The rumor mill is back on iWatch watch, with a report from Reuters that Apple has filed an application to pick up the name in Japan. The report follows one from Apple Insider, which reported that a Russian technology blog had found a similar application for the name in Russia.
Apple spokeswoman Trudy Muller declined to comment on the reports.
But Apple hasn’t exactly been silent about the potential of wearable technology, and chief executive Tim Cook set off a flurry of speculation when he told All Things Digital’s Walt Mossberg and Kara Swisher that the wrist is “interesting” and “natural” at a tech conference in May, as opposed to a device worn where people aren’t already accessorizing, such as with glasses.
Cook also said that while he’s seen a lot of gadgets out there that have gone into the wearable market, didn’t think anyone had quite cracked it, another possible dig at Google Glass.

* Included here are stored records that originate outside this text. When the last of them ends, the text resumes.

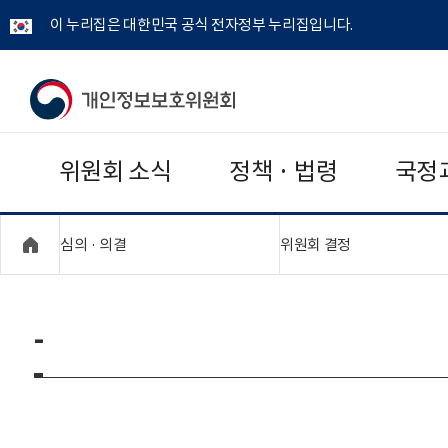
이 누리집은 대한민국 공식 전자정부 누리집입니다.
개
인
위원회 소식
정책 · 법령
국정
정
보
"접기,펼치기"
"접기,펼치기"
심의 · 의결
위원회 결정
보
호
-
위
원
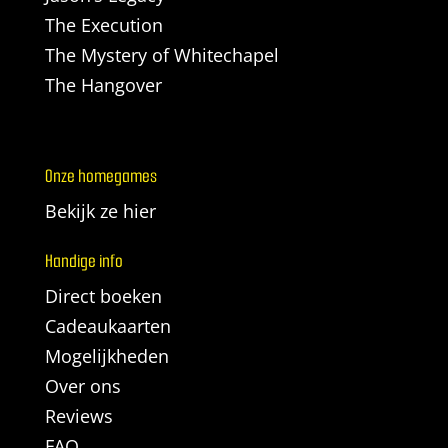
The Execution
The Mystery of Whitechapel
The Hangover
Onze homegames
Bekijk ze hier
Handige info
Direct boeken
Cadeaukaarten
Mogelijkheden
Over ons
Reviews
FAQ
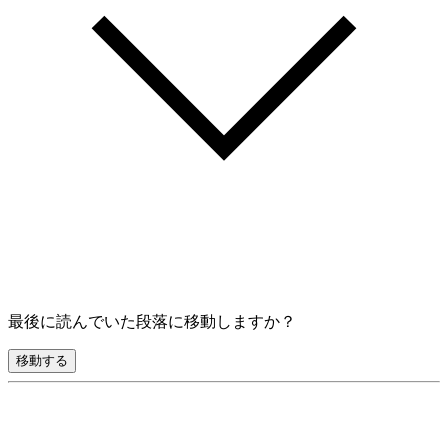
最後に読んでいた段落に移動しますか？
移動する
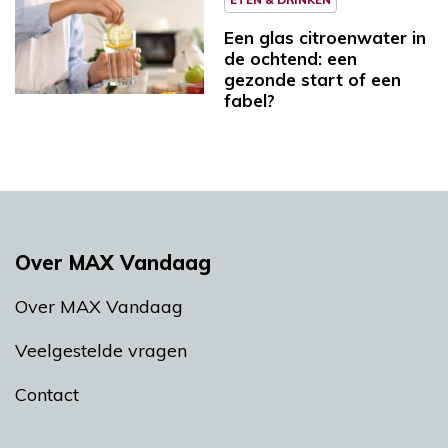
Een glas citroenwater in
de ochtend: een
gezonde start of een
fabel?
Over MAX Vandaag
Over MAX Vandaag
Veelgestelde vragen
Contact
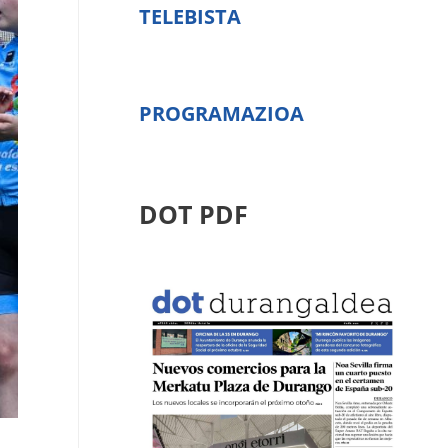
TELEBISTA
PROGRAMAZIOA
DOT PDF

Google’s taken a lot of flak for the design of its Glass headset, from the cyborg-like way it wraps around the head to the discomfort many people have with the idea of having a screen that close to their eye all the time. Glass users, confined at this point to developers and early testers, have generally said they get used to it after a while and find that having the alerts actually help them use their tech less overall because they aren’t constantly fumbling in their pockets for their phones. But Cook did raise a good point: If you don’t already wear glasses on a regular basis, will something like Glass make you want to?
Fitness tools such as the Nike FuelBand or the Jawbone that track users from the wrist have shown that people are willing to cede space that once held watches, bracelets and cause-supporting wristbands to higher-tech gadgets. Then again, wristwatches have been on the decline as more people rely on their smartphones, computers or even radios to give them the time. So,Apple would probably have to put in some killer features to make the device successful.
Plus, more time spent at keyboards can make having something around your wrist less comfortable than it used to be. That’s particularly true if you’re working on a shiny new laptop (such as, oh, I don’t know, a MacBook Air) and want to keep it, and your watch, scratch-free.
Whatever Apple ends up doing with the idea — and it should be noted that patent filings and even trademark registrations do not a product make — the deciding factor will be less about what it is and more about what it does. Cellphones didn’t look all that nice in the early years, but they bridged a gap we were filling with landlines and beepers. Bluetooth headsets, on the other hand, have shown that if the experience isn’t consistently good, then the gadget may not be worth the hassle.
If Google, Apple or some other tech company can make something wearable that’s that transformative, then sooner or later we’ll all jump on board, whether it’s on our wrists, our faces, hanging from our ears or woven into our shirts.